Problem:
From the first line of the data down to the line bearing "Additional Offers", output every line exactly and include no pictures.

___ Given records ___

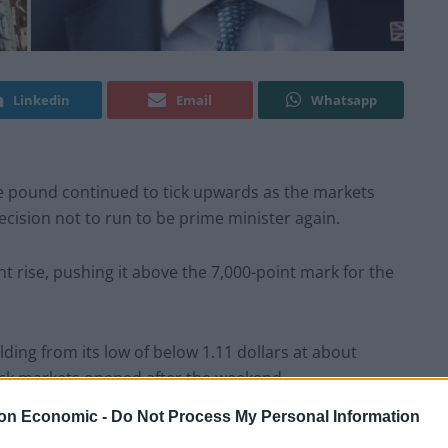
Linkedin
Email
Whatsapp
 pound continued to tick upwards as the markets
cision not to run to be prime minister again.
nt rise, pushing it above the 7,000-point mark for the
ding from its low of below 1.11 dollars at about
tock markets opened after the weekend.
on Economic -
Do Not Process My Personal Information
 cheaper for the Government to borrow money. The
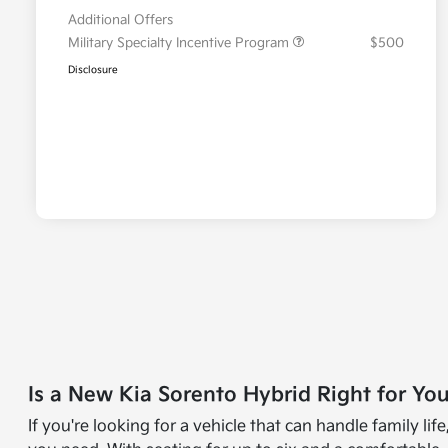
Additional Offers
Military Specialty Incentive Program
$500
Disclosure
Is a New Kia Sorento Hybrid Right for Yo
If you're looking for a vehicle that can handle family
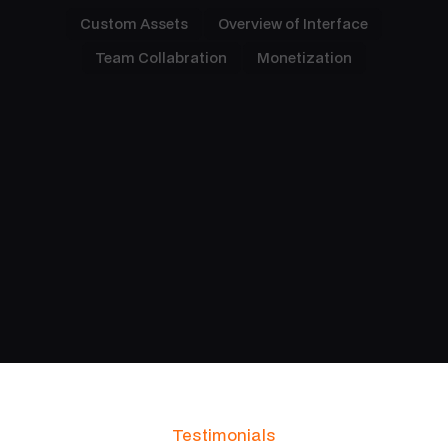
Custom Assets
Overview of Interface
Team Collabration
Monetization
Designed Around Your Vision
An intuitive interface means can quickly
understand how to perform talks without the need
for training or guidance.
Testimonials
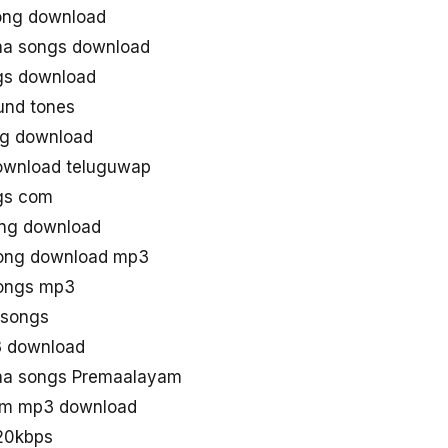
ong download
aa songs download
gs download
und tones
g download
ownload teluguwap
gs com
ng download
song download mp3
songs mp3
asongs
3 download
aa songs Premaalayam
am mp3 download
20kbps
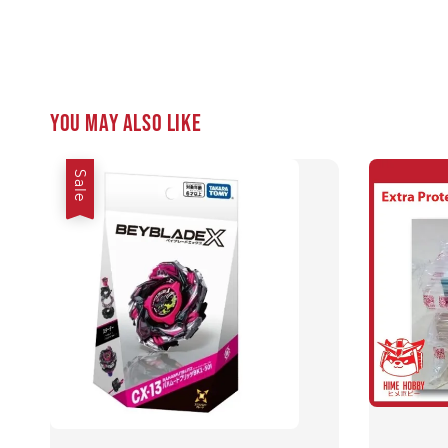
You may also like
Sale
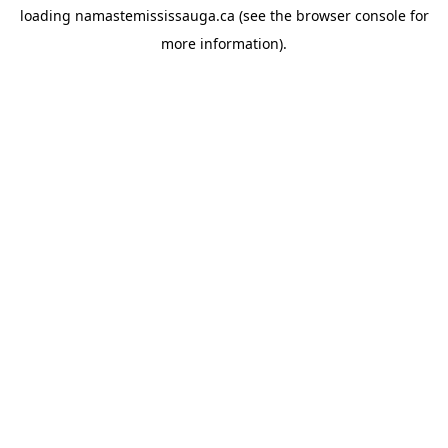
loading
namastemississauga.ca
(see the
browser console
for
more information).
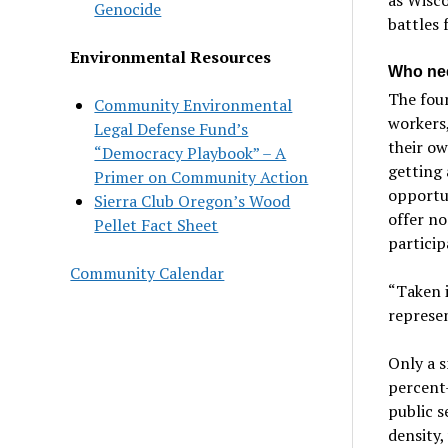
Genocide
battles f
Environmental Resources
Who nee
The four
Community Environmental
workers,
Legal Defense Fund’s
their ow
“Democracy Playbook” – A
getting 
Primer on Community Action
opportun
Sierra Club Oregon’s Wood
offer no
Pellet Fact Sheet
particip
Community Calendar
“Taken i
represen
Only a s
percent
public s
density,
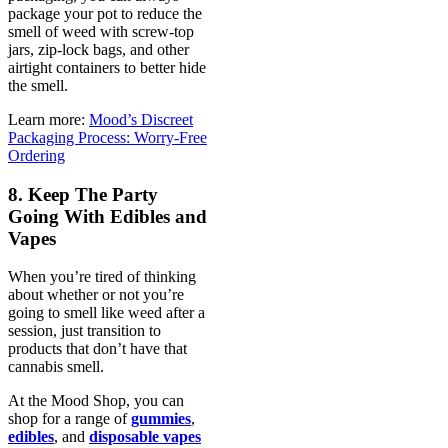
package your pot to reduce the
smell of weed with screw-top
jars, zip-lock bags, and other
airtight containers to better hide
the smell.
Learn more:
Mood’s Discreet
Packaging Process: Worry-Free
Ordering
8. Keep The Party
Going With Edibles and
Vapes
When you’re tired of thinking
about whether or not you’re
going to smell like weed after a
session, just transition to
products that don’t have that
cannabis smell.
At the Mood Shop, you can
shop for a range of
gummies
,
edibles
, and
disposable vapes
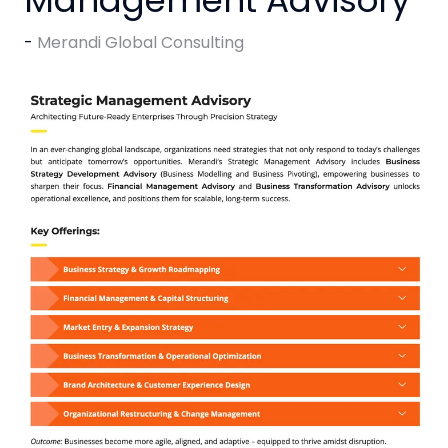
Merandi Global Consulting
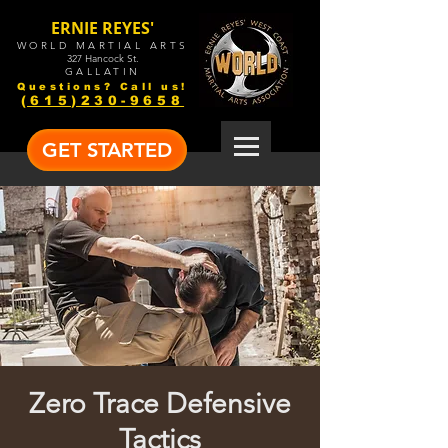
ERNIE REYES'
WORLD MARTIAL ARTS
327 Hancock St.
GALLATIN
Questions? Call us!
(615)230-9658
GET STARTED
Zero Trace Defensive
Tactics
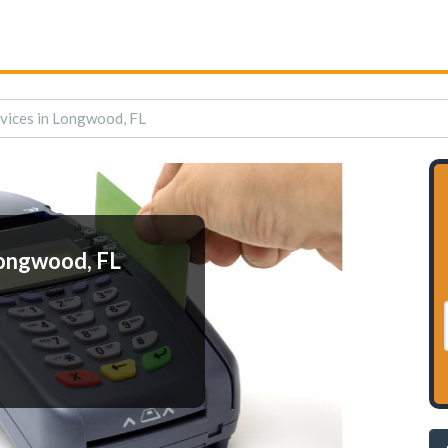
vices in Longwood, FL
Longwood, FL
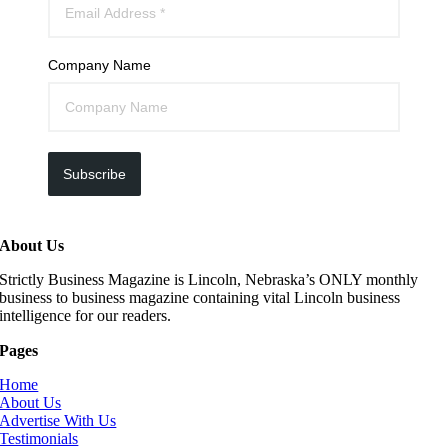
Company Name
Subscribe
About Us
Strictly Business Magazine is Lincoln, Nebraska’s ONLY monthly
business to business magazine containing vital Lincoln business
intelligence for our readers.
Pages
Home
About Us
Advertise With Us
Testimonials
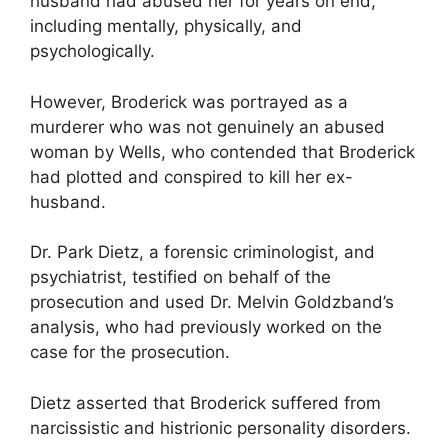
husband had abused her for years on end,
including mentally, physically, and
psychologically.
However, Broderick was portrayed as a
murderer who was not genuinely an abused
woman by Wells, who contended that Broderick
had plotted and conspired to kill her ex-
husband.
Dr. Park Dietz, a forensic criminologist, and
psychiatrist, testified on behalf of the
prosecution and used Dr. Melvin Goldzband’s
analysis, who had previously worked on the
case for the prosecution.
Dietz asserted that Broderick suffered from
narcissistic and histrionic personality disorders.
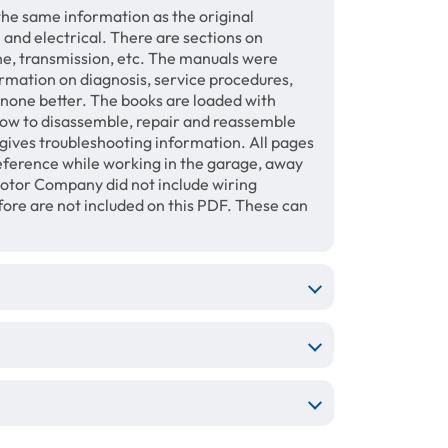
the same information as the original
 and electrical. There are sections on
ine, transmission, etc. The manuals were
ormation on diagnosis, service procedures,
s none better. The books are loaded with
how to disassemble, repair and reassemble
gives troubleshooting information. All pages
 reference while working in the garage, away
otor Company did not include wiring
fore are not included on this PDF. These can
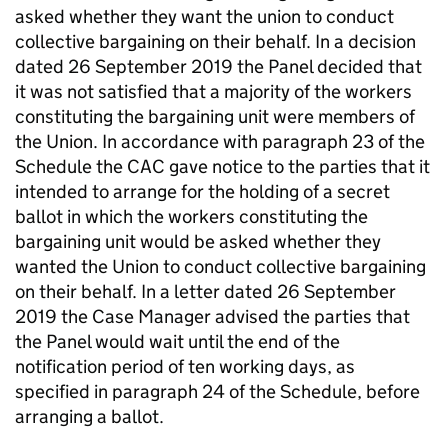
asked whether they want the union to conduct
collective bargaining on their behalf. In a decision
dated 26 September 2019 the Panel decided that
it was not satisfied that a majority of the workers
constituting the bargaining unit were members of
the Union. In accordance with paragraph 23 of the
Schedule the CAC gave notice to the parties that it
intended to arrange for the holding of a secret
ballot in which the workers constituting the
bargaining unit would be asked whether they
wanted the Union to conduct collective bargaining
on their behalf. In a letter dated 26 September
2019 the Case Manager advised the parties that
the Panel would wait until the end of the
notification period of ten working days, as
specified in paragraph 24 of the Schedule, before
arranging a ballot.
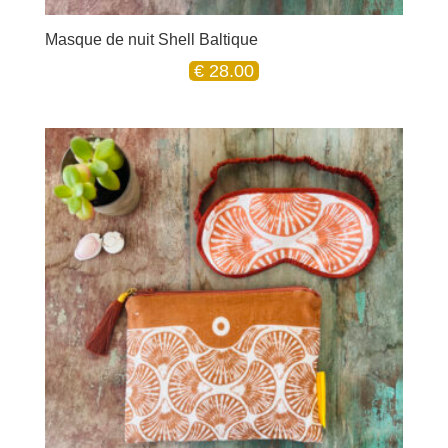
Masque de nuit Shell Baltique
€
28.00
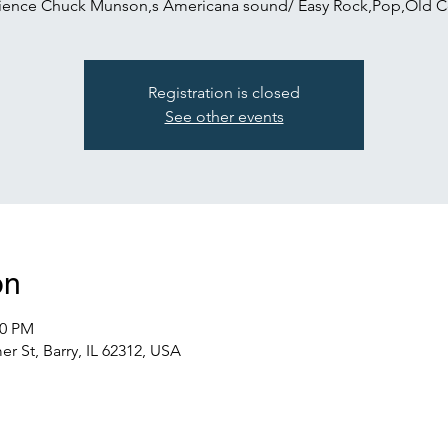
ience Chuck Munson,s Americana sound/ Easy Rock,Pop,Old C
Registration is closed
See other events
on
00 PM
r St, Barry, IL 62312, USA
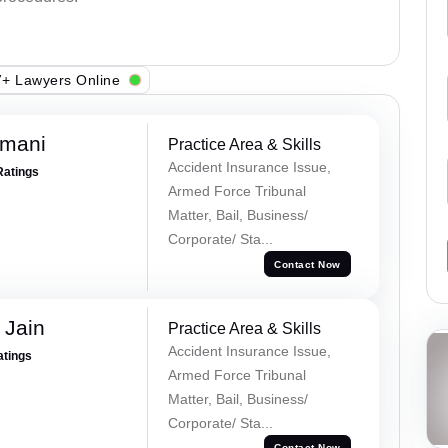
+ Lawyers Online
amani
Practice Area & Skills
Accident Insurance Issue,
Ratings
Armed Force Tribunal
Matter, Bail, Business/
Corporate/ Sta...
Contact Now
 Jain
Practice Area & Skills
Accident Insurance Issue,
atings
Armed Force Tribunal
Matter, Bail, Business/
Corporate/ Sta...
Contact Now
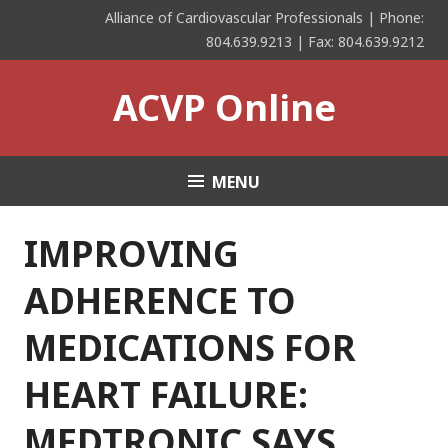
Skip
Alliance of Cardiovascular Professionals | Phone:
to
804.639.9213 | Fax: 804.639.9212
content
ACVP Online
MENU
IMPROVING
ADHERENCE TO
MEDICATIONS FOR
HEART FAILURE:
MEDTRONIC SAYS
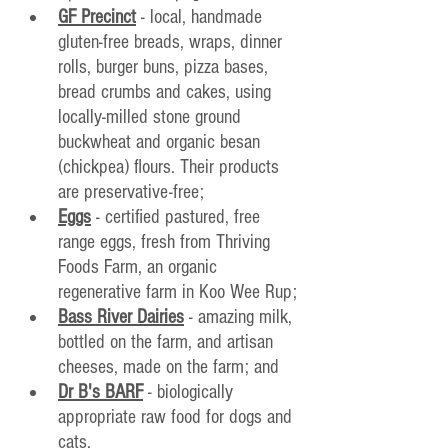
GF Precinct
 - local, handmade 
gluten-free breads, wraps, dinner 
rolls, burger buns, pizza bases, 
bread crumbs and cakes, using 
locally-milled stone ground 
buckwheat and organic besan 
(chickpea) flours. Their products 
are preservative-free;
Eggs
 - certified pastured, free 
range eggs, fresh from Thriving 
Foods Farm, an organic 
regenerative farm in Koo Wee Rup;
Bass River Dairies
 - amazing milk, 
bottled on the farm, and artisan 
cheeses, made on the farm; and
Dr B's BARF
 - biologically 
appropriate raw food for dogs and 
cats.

___

Problem solution:
Linkedin
Email
Whatsapp
 pound continued to tick upwards as the markets
cision not to run to be prime minister again.
nt rise, pushing it above the 7,000-point mark for the
ding from its low of below 1.11 dollars at about
tock markets opened after the weekend.
on Economic -
Do Not Process My Personal Information
 cheaper for the Government to borrow money. The
Additional Offers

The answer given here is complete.